[Problem description] A faithful transcript of every entry is required; pictures do not belong in it.

[Dataset records]
<<<<

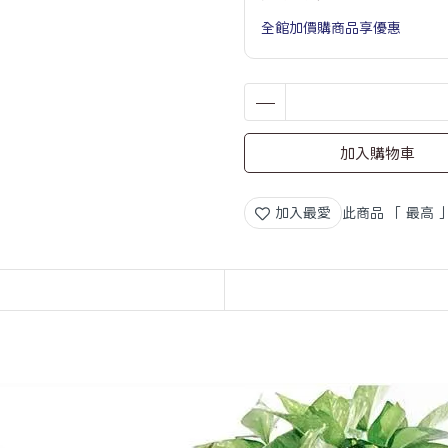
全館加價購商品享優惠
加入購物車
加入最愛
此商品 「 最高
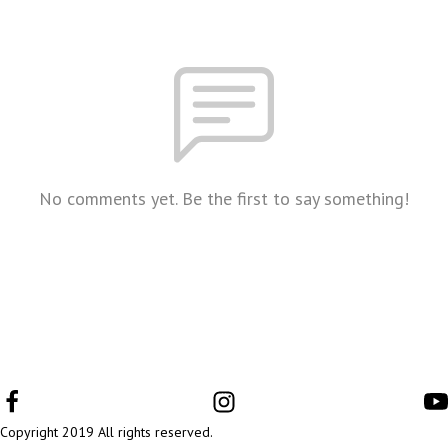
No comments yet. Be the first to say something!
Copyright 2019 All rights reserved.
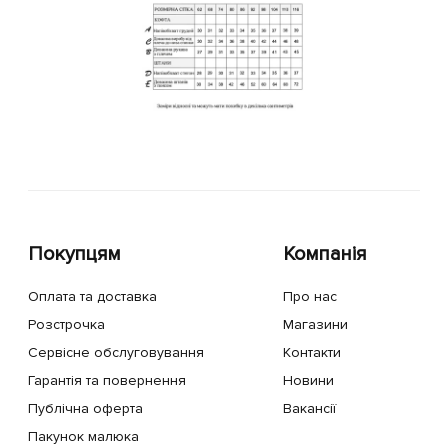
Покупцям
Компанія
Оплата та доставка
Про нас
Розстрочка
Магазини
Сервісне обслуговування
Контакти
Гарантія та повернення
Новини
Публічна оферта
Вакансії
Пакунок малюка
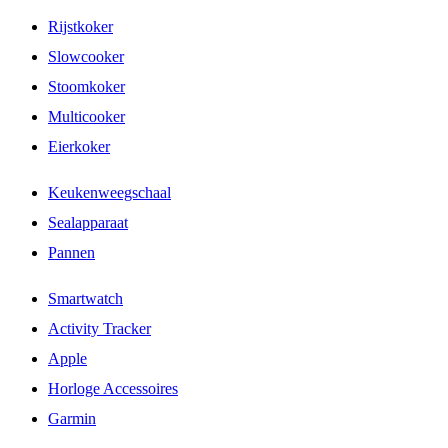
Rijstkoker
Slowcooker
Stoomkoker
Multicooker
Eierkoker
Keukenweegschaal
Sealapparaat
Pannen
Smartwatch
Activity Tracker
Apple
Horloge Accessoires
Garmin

>>>>

[Your solution]
全館加價購商品享優惠
加入購物車
加入最愛
此商品 「 最高
No comments yet. Be the first to say something!
Copyright 2019 All rights reserved.
Покупцям
Компанія
Оплата та доставка
Про нас
Розстрочка
Магазини
Сервісне обслуговування
Контакти
Гарантія та повернення
Новини
Публічна оферта
Вакансії
Пакунок малюка
Rijstkoker
Slowcooker
Stoomkoker
Multicooker
Eierkoker
Keukenweegschaal
Sealapparaat
Pannen
Smartwatch
Activity Tracker
Apple
Horloge Accessoires
Garmin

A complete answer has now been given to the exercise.